Andrés Asiain
Las economías que conviven tiempo prolongado con inflación de más de un dígito, van desarrollando prácticas indexatorias para poder convivir con ella. Contratos de créditos, de alquileres, salariales, acuerdos con proveedores y toda operación que implique establecer una transacción económica por un tiempo prolongado, introduce cláusulas de ajuste para actualizar los valores a medida que pasa el tiempo.
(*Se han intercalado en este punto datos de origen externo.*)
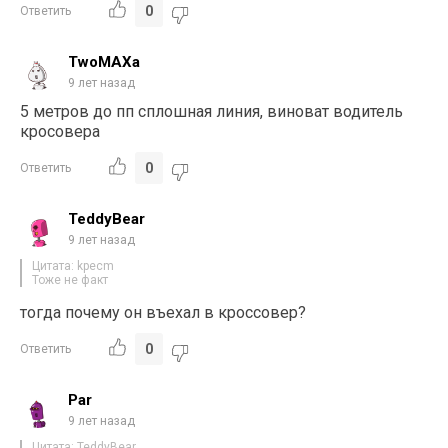
0
Ответить
TwoMAXa
9 лет назад
5 метров до пп сплошная линия, виноват водитель
кросовера
0
Ответить
TeddyBear
9 лет назад
Цитата: kpecm
Тоже не факт
тогда почему он въехал в кроссовер?
0
Ответить
Par
9 лет назад
Цитата: TeddyBear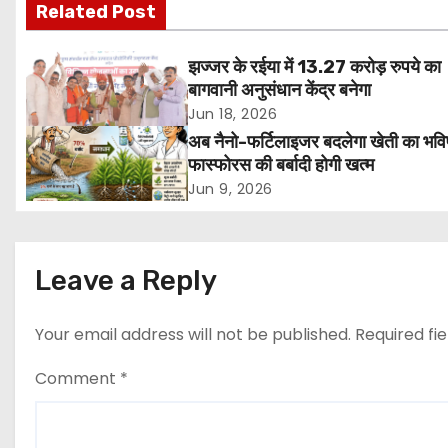
Related Post
s
t
झज्जर के रईया में 13.27 करोड़ रुपये का
बागवानी अनुसंधान केंद्र बनेगा
n
Jun 18, 2026
अब नैनो-फर्टिलाइजर बदलेगा खेती का भविष
a
फास्फोरस की बर्बादी होगी खत्म
v
Jun 9, 2026
i
g
Leave a Reply
a
Your email address will not be published.
Required fi
t
Comment
*
i
o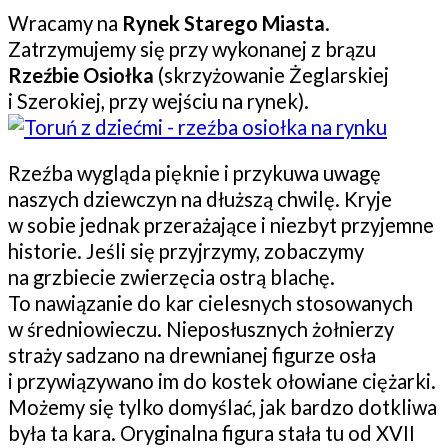
Wracamy na
Rynek Starego Miasta
.
Zatrzymujemy się przy wykonanej z brązu
Rzeźbie Osiołka
(skrzyżowanie Żeglarskiej
i Szerokiej, przy wejściu na rynek).
Rzeźba wygląda pięknie i przykuwa uwagę
naszych dziewczyn na dłuższą chwilę. Kryje
w sobie jednak przerażające i niezbyt przyjemne
historie. Jeśli się przyjrzymy, zobaczymy
na grzbiecie zwierzęcia ostrą blachę.
To nawiązanie do kar cielesnych stosowanych
w średniowieczu. Nieposłusznych żołnierzy
straży sadzano na drewnianej figurze osła
i przywiązywano im do kostek ołowiane ciężarki.
Możemy się tylko domyślać, jak bardzo dotkliwa
była ta kara. Oryginalna figura stała tu od XVII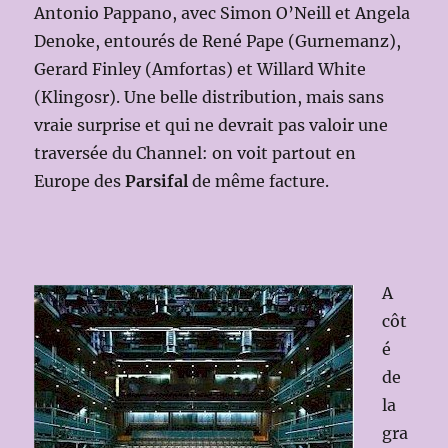
Antonio Pappano, avec Simon O’Neill et Angela
Denoke, entourés de René Pape (Gurnemanz),
Gerard Finley (Amfortas) et Willard White
(Klingosr). Une belle distribution, mais sans
vraie surprise et qui ne devrait pas valoir une
traversée du Channel: on voit partout en
Europe des
Parsifal
de même facture.
A
côt
é
de
la
gra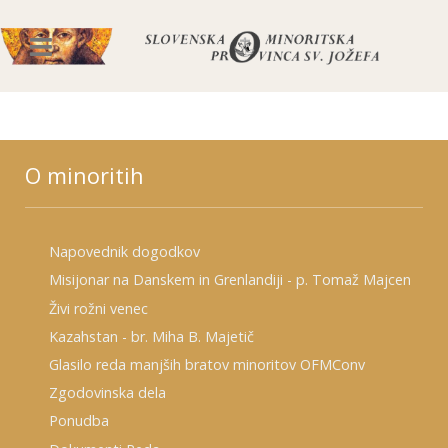
O minoritih
Napovednik dogodkov
Misijonar na Danskem in Grenlandiji - p. Tomaž Majcen
Živi rožni venec
Kazahstan - br. Miha B. Majetič
Glasilo reda manjših bratov minoritov OFMConv
Zgodovinska dela
Ponudba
Esas prácticas indexatorias introducen inercia inflacionaria ya que las cláusulas de reajuste de valores lo hacen a partir de la suba de precios de los meses anteriores. Así, la inflación del pasado se transporta hacia el futuro y dificulta reducir la suba de los precios por las prácticas tradicionales ortodoxas o heterodoxas. Ajustes fiscales y monetarios no afectan la indexación de los precios, por lo que se ven ineficaces para reducir la inflación y pronto sucumben a la necesidad de actualizar el gasto y la monetización de la economía. Las políticas de “ancla” cambiaria o tarifaria tienen efectos limitados a costa de una pérdida de competitividad. Los acuerdos de precios sólo logran reducciones temporales de los precios que luego aumentan más que el promedio para recuperar rentabilidad tras la suba de costos acumulada durante la vigencia de los acuerdos.
Esa resistencia de la inercia inflacionaria frente a los paquetes de políticas tradicionales torna muy leve su efecto sobre las tasas de aumentos de los precios. Por el contrario, cualquier shock como una suba de los precios internacionales, un salto cambiario o en las tarifas, genera una rápida aceleración de la tasa de inflación. Ello es así porque el salto de los precios que provoca se incorpora a las cláusulas de actualización de los contratos hasta establecer un nuevo piso de inflación inercial. Ese comportamiento asimétrico de la inflación inercial provoca que las estrategias gradualistas fracasen rotundamente. Un largo período de políticas fiscales y monetarias contractivas con su efecto adverso sobre la economía logran un reducido impacto en la tasa de inflación que puede ser rápidamente contrarrestado ante el menor shock. Laboriosos acuerdos sociales para contener precios y salarios son fácilmente sobrepasados ante una sequía que afecte los precios de los estacionales. Cuantiosos déficit fiscales para sostener subsidios que mantengan planchadas las tarifas y prolongadas pérdidas de competitividad que dificultad el desarrollo de diversos sectores productivos para mantener un ancla cambiaria, no logran contrapesar el impacto inflacionario de una repentina suba del precio internacional de los hidrocarburos.